+++ Data excerpts

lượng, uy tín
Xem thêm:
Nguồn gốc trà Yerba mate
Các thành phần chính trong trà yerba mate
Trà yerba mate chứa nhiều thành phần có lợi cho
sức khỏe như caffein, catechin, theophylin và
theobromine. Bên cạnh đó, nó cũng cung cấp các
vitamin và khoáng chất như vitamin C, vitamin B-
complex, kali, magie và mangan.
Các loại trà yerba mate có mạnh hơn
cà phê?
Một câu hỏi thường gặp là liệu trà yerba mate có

++++++

## Task directions
The answer must be every line of the records that contains the word "mate".

## Result of the exercise
Nguồn gốc trà Yerba mate
Các thành phần chính trong trà yerba mate
Trà yerba mate chứa nhiều thành phần có lợi cho
Các loại trà yerba mate có mạnh hơn
Một câu hỏi thường gặp là liệu trà yerba mate có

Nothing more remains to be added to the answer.